SELECT Unaggregated Variables, Functionally Dependent on GROUPing Variables

133 views Asked by At

Background

I am working in a very restricted T-SQL environment, where one may only define the "body" of a VIEW: presumably the ... in

CREATE VIEW My_View AS ...

under the hood. Here is my @@VERSION:

Microsoft SQL Server 2019 (RTM-CU19) (KB5023049) - 15.0.4298.1 (X64)
        Jan 27 2023 16:44:09
        Copyright (C) 2019 Microsoft Corporation
        Web Edition (64-bit) on Linux (Amazon Linux 2)

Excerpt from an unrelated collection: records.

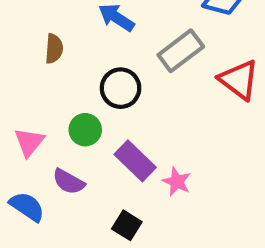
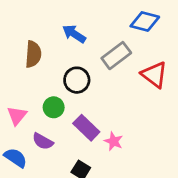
brown semicircle: (54, 49) -> (33, 54), size x1.4

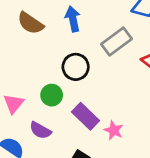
blue arrow: (74, 34) -> (73, 19), turned 45
brown semicircle: (33, 54) -> (30, 23), moved, turned 120

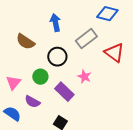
brown semicircle: (30, 23) -> (25, 42), moved
pink star: (114, 130) -> (84, 77), moved

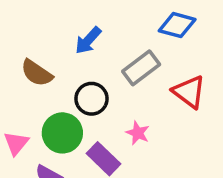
blue arrow: (55, 23) -> (88, 40), turned -126
green circle: (40, 77) -> (62, 133), size x1.5

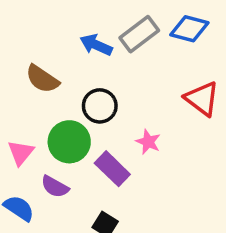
blue arrow: (88, 40) -> (96, 45), turned 72
gray rectangle: (141, 68) -> (139, 34), moved

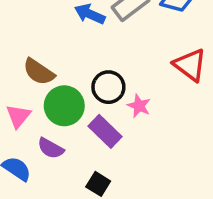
brown semicircle: (42, 79) -> (39, 72), moved
black circle: (100, 106) -> (108, 87), moved

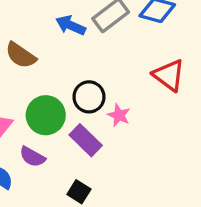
brown semicircle: (39, 72) -> (21, 55), moved

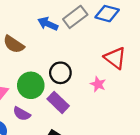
pink star: (119, 115) -> (98, 84), moved

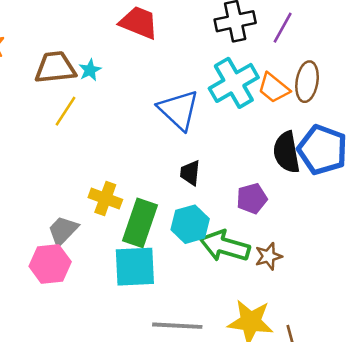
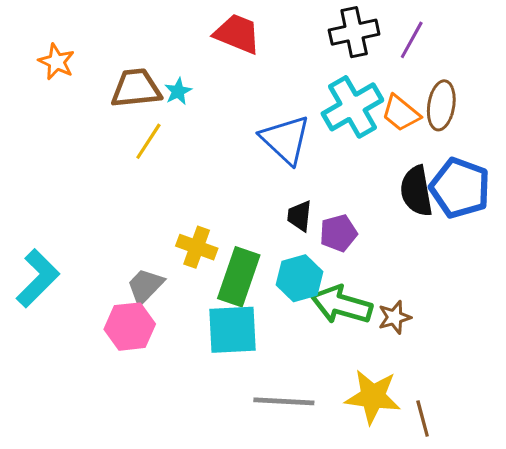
purple pentagon: (252, 199) -> (338, 233), moved

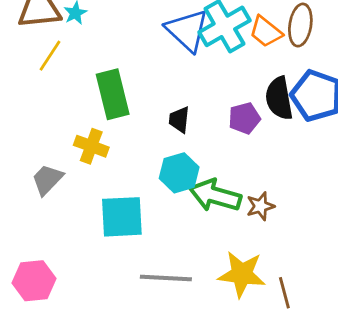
blue triangle: (286, 140) -> (187, 30), moved
purple pentagon: (338, 233) -> (244, 118), moved
green rectangle: (239, 277) -> (113, 94), moved, turned -33
pink hexagon: (130, 327) -> (34, 281), moved

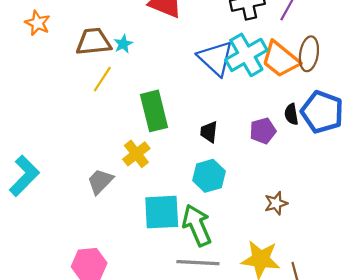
orange trapezoid: (266, 32) -> (280, 59), size x1.4
black semicircle: (279, 98) -> (291, 114), size x0.6
yellow cross: (91, 146) -> (136, 154), turned 32
green arrow: (215, 196) -> (197, 225), moved, turned 51

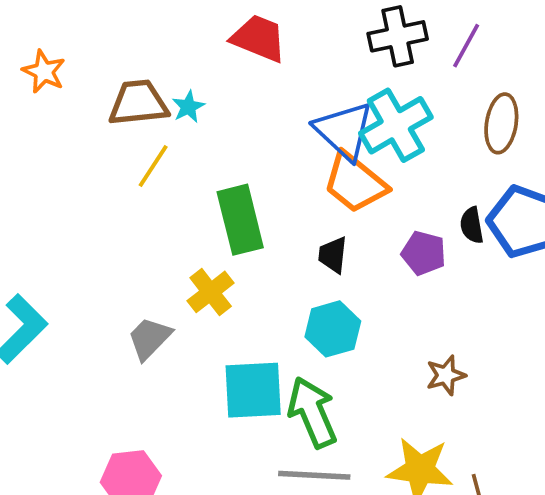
orange trapezoid: (280, 59) -> (355, 183), moved
purple pentagon: (263, 131) -> (424, 253), turned 30

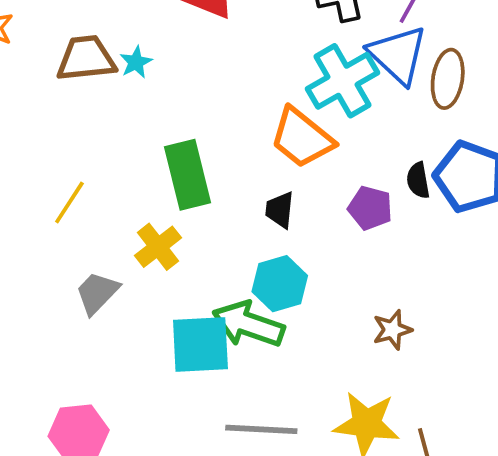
blue triangle: (344, 131) -> (398, 55), moved
yellow line: (153, 166) -> (69, 202), moved
green arrow: (312, 412) -> (248, 324), moved, turned -48

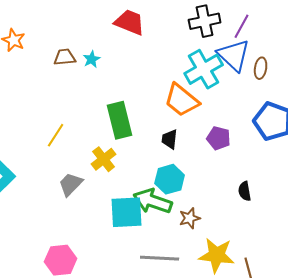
brown trapezoid: (86, 59) -> (65, 57), size x0.7
brown ellipse: (448, 79) -> (261, 68), size x0.7
black semicircle: (418, 180) -> (245, 191), moved
brown star: (392, 330) -> (190, 218), moved

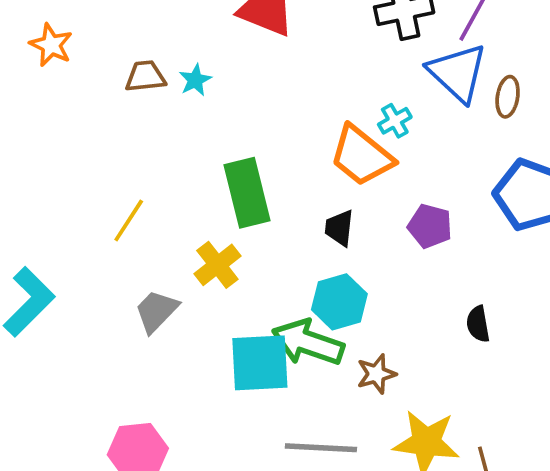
cyan cross: (204, 69) -> (395, 121), moved, size x0.5

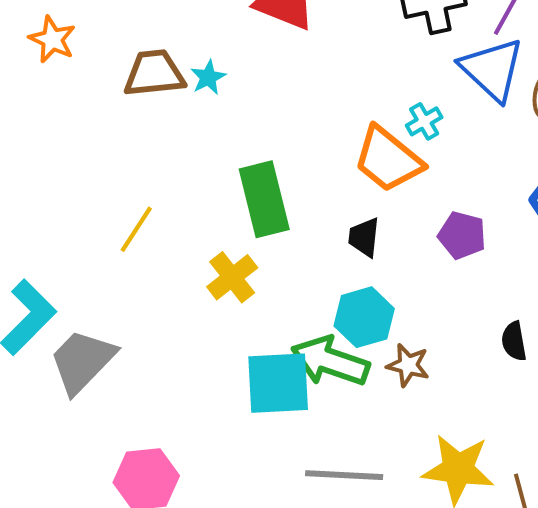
brown trapezoid: (145, 76) -> (154, 73), size x1.4
gray trapezoid: (156, 311) -> (82, 361), moved, size x1.4
brown star: (376, 374) -> (408, 365), moved, turned 30

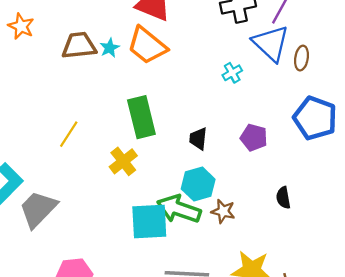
orange trapezoid: (388, 159) -> (147, 46), moved

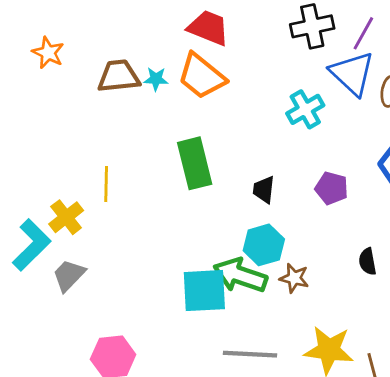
cyan star: (110, 48) -> (156, 79), turned 30
cyan cross: (232, 73) -> (305, 109), size x1.5
yellow line: (69, 134) -> (106, 184), turned -32
yellow cross: (123, 161) -> (66, 217), moved
gray trapezoid: (38, 209) -> (69, 275), size x0.7

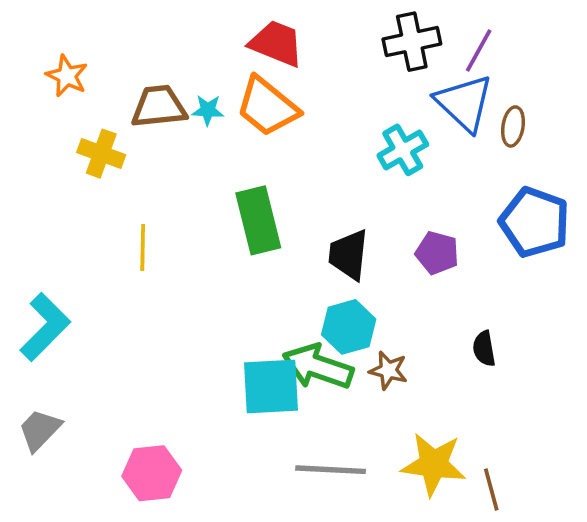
black trapezoid: (264, 190) -> (349, 255), size x1.4
yellow cross: (66, 217) -> (101, 154), moved, turned -32
gray trapezoid: (69, 275) -> (40, 430), moved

I should note that these tables are synced from flat files, and as such, no formal schematic structure is preserved from the original source. That is, all "functional dependencies" are merely inferred (albeit reliably) from the column names and business concepts.

Problem

Suppose I have the following table called My_Measures...

Person_ID Name Measure
1 Greg 0
1 Greg 10
2 Devon 20
2 Devon 30

...where Name is functionally dependent on Person_ID.

The Usual

Now suppose I wish to aggregate the Measure into various summary statistics for each person. This is simple enough in SQL...

SELECT
    Person_ID,
    MIN(Measure) AS Min_Measure,
    MAX(Measure) AS Max_Measure,
    AVG(Measure) AS Avg_Measure
FROM 
    My_Measures
GROUP BY 
    Person_ID

...and yields the following results:

Person_ID Min_Measure Max_Measure Avg_Measure
1 0 10 5
2 20 30 25

The Twist

But suppose I wish to include Name alongside each Person_ID, like so:

Person_ID Name Min_Measure Max_Measure Avg_Measure
1 Greg 0 10 5
2 Devon 20 30 25

Obviously, the following attempt...

SELECT
    Person_ID,
--  ⌄⌄⌄⌄⌄
    Name,
--  ^^^^^
    MIN(Measure) AS Min_Measure,
    MAX(Measure) AS Max_Measure,
    AVG(Measure) AS Avg_Measure
FROM 
    My_Measures
GROUP BY 
    Person_ID

...will fail with this error:

Column 'My_Measures.Name' is invalid in the select list because it is not contained in either an aggregate function or the GROUP BY clause.

Attempts

I have found several unsatisfactory ways to yield the intended output.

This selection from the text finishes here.